§ **ASSIGNMENT**
Please repeat, exactly and without pictures, the lines of the entries below that run from the one containing "points for Kansas City small businesses. With" through the one containing "years ago. Oufff.".

§ **EXERCISE DATA**

>>>>>

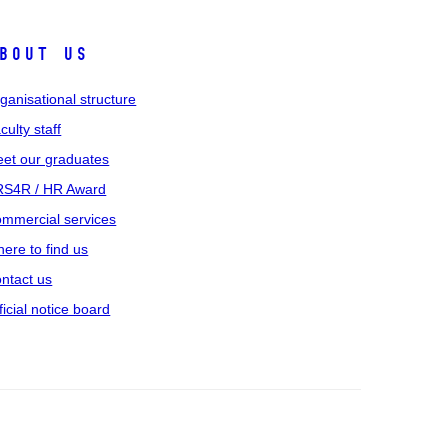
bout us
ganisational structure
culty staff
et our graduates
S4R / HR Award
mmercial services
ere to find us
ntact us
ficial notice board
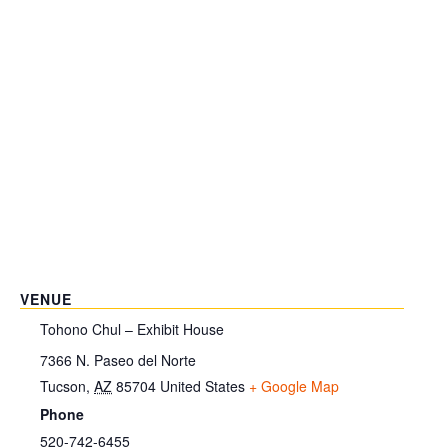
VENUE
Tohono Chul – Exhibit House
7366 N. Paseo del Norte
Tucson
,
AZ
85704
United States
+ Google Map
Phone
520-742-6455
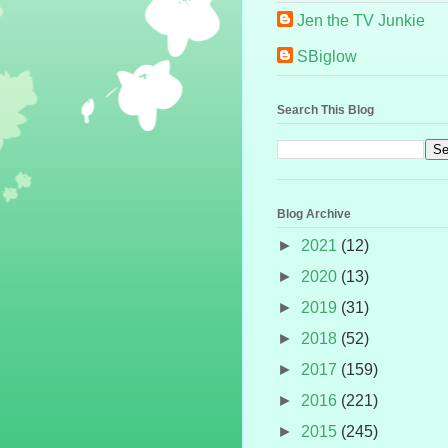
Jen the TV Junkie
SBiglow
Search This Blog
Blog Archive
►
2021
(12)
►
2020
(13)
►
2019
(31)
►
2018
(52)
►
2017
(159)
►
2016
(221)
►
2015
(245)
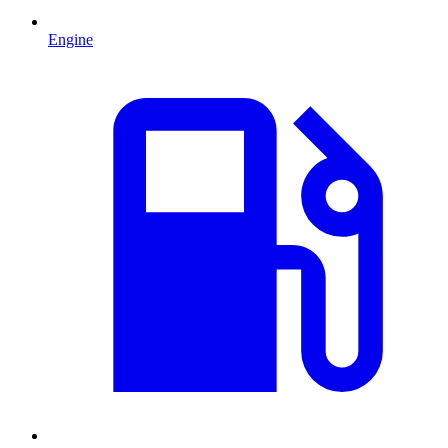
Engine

<<<<<
>>>>>

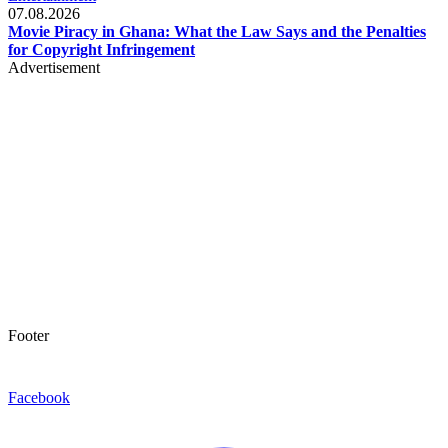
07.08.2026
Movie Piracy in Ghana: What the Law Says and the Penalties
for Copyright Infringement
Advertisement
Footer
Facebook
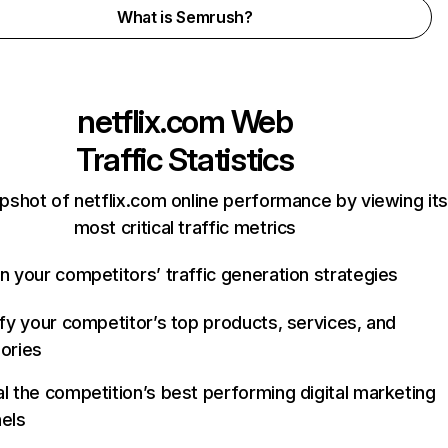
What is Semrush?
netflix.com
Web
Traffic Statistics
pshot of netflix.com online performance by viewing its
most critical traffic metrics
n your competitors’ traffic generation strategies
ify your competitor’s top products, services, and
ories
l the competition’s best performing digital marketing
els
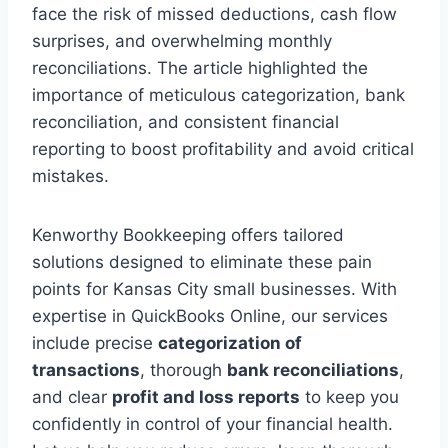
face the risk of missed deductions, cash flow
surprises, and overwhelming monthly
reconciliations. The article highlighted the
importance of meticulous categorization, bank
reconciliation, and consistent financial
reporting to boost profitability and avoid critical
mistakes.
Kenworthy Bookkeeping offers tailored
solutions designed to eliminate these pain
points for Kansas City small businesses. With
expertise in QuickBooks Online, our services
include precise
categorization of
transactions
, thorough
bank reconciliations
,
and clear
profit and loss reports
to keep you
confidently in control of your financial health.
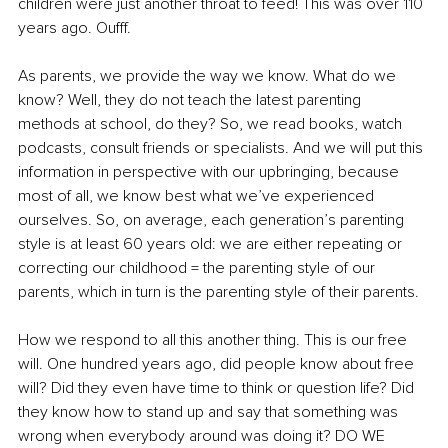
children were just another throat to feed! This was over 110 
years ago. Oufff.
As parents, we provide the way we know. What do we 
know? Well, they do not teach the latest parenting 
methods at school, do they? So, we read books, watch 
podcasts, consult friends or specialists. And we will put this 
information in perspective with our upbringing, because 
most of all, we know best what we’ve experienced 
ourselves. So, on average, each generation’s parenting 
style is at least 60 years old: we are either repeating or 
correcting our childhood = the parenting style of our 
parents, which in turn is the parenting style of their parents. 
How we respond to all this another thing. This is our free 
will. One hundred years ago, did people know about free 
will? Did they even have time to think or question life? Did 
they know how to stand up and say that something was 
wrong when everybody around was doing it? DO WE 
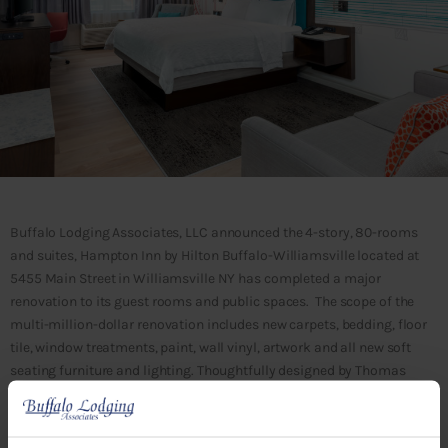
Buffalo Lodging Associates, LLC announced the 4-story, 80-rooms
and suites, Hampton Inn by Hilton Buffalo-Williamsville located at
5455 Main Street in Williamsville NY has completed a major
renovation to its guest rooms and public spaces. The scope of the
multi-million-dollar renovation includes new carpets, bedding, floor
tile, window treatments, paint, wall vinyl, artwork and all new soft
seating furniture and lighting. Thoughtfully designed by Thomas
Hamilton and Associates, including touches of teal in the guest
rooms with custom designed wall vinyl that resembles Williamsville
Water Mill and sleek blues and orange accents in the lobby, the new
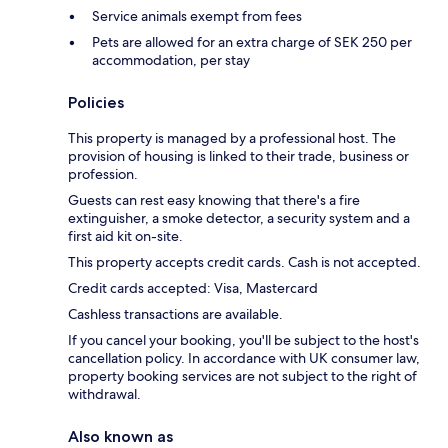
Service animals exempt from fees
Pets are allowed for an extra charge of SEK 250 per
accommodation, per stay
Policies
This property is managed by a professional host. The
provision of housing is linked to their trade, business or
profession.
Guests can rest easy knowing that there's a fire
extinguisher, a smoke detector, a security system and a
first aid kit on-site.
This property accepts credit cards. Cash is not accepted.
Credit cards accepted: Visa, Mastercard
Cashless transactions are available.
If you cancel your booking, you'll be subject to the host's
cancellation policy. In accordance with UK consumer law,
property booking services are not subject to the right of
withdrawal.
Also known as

<<<<<

§ **ANSWER FOR THE TASK**
points for Kansas City small businesses. With
expertise in QuickBooks Online, our services
include precise
categorization of
transactions
, thorough
bank reconciliations
,
and clear
profit and loss reports
to keep you
confidently in control of your financial health.
children were just another throat to feed! This was over 110 
years ago. Oufff.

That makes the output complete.